NVIDIA and Nebius benchmarks show GPU fractioning achieves 86% user capacity on 0.5 GPU allocation, enabling 3x more concurrent users for mixed AI workloads. (ReadNVIDIA and Nebius benchmarks show GPU fractioning achieves 86% user capacity on 0.5 GPU allocation, enabling 3x more concurrent users for mixed AI workloads. (Read

NVIDIA Run:ai GPU Fractioning Delivers 77% Throughput at Half Allocation

2026/02/19 02:31
3 min read

NVIDIA Run:ai GPU Fractioning Delivers 77% Throughput at Half Allocation

Darius Baruo Feb 18, 2026 18:31

NVIDIA and Nebius benchmarks show GPU fractioning achieves 86% user capacity on 0.5 GPU allocation, enabling 3x more concurrent users for mixed AI workloads.

NVIDIA Run:ai GPU Fractioning Delivers 77% Throughput at Half Allocation

NVIDIA's Run:ai platform can deliver 77% of full GPU throughput using just half the hardware allocation, according to joint benchmarking with cloud provider Nebius released February 18. The results demonstrate that enterprises running large language model inference can dramatically expand capacity without proportional GPU investment.
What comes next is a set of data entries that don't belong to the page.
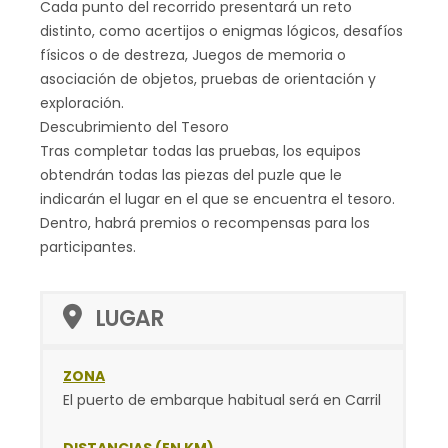
Cada punto del recorrido presentará un reto
distinto, como acertijos o enigmas lógicos, desafíos
físicos o de destreza, Juegos de memoria o
asociación de objetos, pruebas de orientación y
exploración.
Descubrimiento del Tesoro
Tras completar todas las pruebas, los equipos
obtendrán todas las piezas del puzle que le
indicarán el lugar en el que se encuentra el tesoro.
Dentro, habrá premios o recompensas para los
participantes.
LUGAR
ZONA
El puerto de embarque habitual será en Carril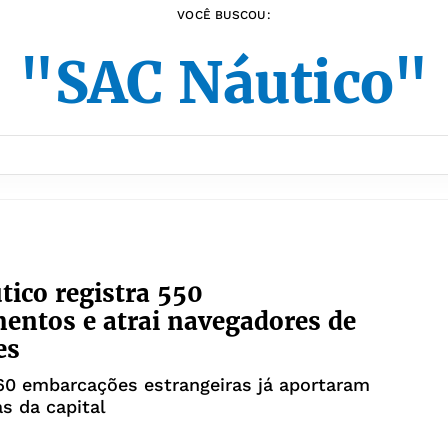
VOCÊ BUSCOU:
"SAC Náutico"
tico registra 550
entos e atrai navegadores de
es
60 embarcações estrangeiras já aportaram
s da capital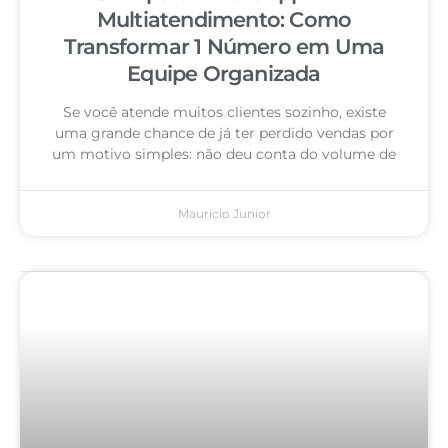
Multiatendimento: Como
Transformar 1 Número em Uma
Equipe Organizada
Se você atende muitos clientes sozinho, existe
uma grande chance de já ter perdido vendas por
um motivo simples: não deu conta do volume de
Mauricio Junior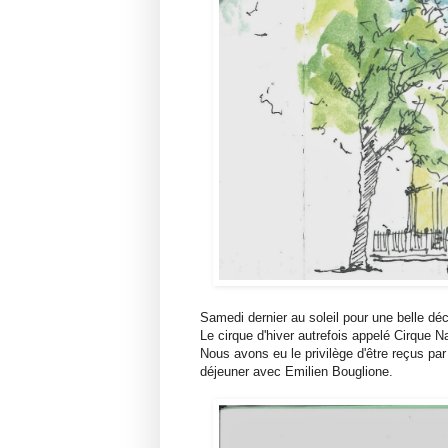
Samedi dernier au soleil pour une belle dé
Le cirque d'hiver autrefois appelé Cirque N
Nous avons eu le privilège d'être reçus par
déjeuner avec Emilien Bouglione.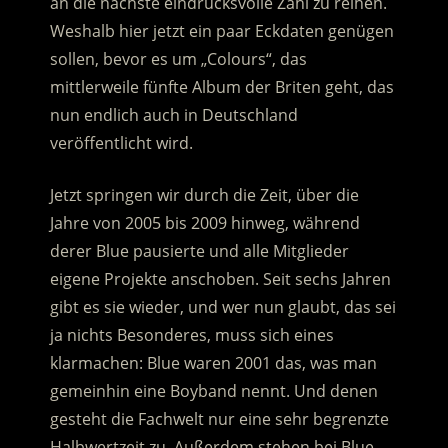
an die nächste eindrucksvolle Zahl zu reihen.
Weshalb hier jetzt ein paar Eckdaten genügen
sollen, bevor es um „Colours“, das
mittlerweile fünfte Album der Briten geht, das
nun endlich auch in Deutschland
veröffentlicht wird.
Jetzt springen wir durch die Zeit, über die
Jahre von 2005 bis 2009 hinweg, während
derer Blue pausierte und alle Mitglieder
eigene Projekte anschoben. Seit sechs Jahren
gibt es sie wieder, und wer nun glaubt, das sei
ja nichts Besonderes, muss sich eines
klarmachen: Blue waren 2001 das, was man
gemeinhin eine Boyband nennt. Und denen
gesteht die Fachwelt nur eine sehr begrenzte
Halbwertzeit zu. Außerdem stehen bei Blue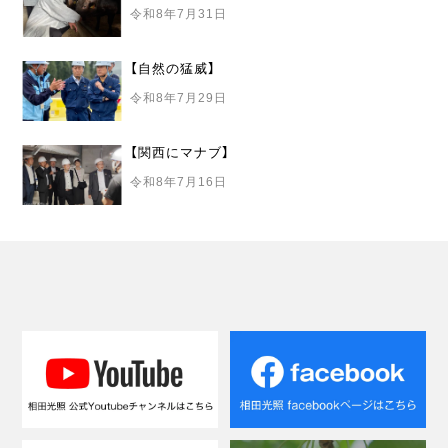
令和8年7月31日
【自然の猛威】
令和8年7月29日
【関西にマナブ】
令和8年7月16日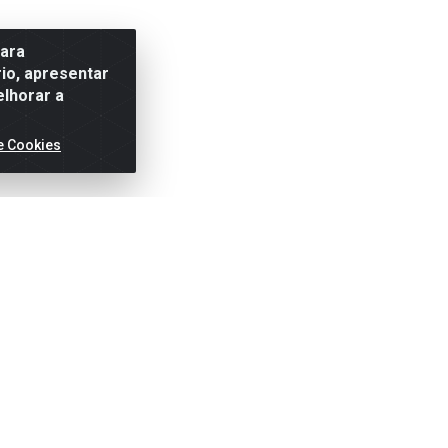
para
io, apresentar
elhorar a
e Cookies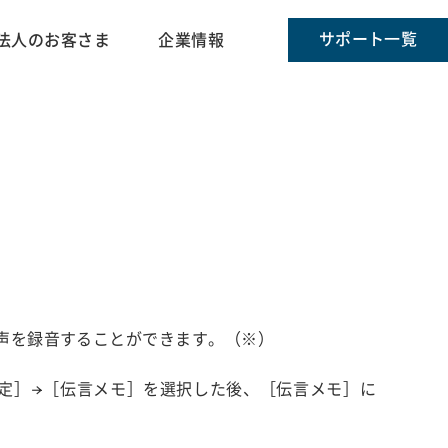
サポート一覧
法人のお客さま
企業情報
声を録音することができます。（※）
定］→［伝言メモ］を選択した後、［伝言メモ］に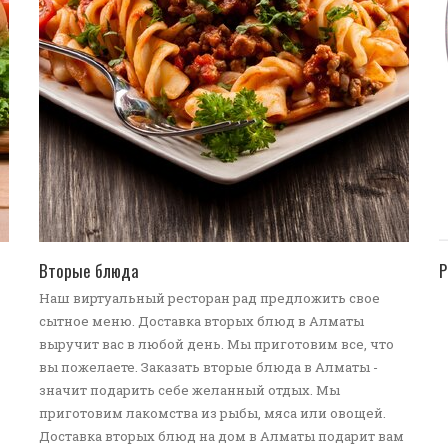
ПЕРЕЙТИ В КАТАЛОГ
Вторые блюда
Р
Наш виртуальный ресторан рад предложить свое
сытное меню. Доставка вторых блюд в Алматы
выручит вас в любой день. Мы приготовим все, что
вы пожелаете. Заказать вторые блюда в Алматы -
значит подарить себе желанный отдых. Мы
приготовим лакомства из рыбы, мяса или овощей.
Доставка вторых блюд на дом в Алматы подарит вам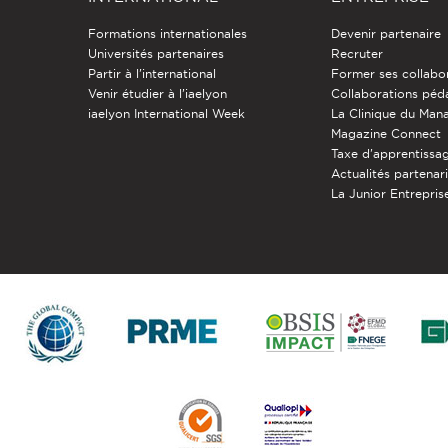
Formations internationales
Devenir partenaire
Universités partenaires
Recruter
Partir à l'international
Former ses collabo
Venir étudier à l’iaelyon
Collaborations pé
iaelyon International Week
La Clinique du Ma
Magazine Connect
Taxe d'apprentissa
Actualités partenar
La Junior Entreprise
The tests, conducted on clusters with 64 NVIDIA H100 NVL GPUs and 32 NVIDIA HGX B200 GPUs, showed fractional GPU scheduling achieving near-linear performance scaling across 0.5, 0.25, and 0.125 allocations.

Hard Numbers from Production Testing

At 0.5 GPU allocation, the system supported 8,768 concurrent users while maintaining time-to-first-token under one second—86% of the 10,200 users supported at full allocation. Token generation hit 152,694 tokens per second, compared to 198,680 at full capacity.

Smaller models pushed these gains further. Phi-4-Mini running on 0.25 GPU fractions handled 72% more concurrent users than full-GPU deployment, achieving approximately 450,000 tokens per second with P95 latency under 300 milliseconds on 32 GPUs.

The mixed workload scenario proved most striking. Running Llama 3.1 8B, Phi-4 Mini, and Qwen-Embeddings simultaneously on fractional allocations tripled total concurrent system users compared to single-model deployment. Combined throughput exceeded 350,000 tokens per second at full scale with no cross-model interference.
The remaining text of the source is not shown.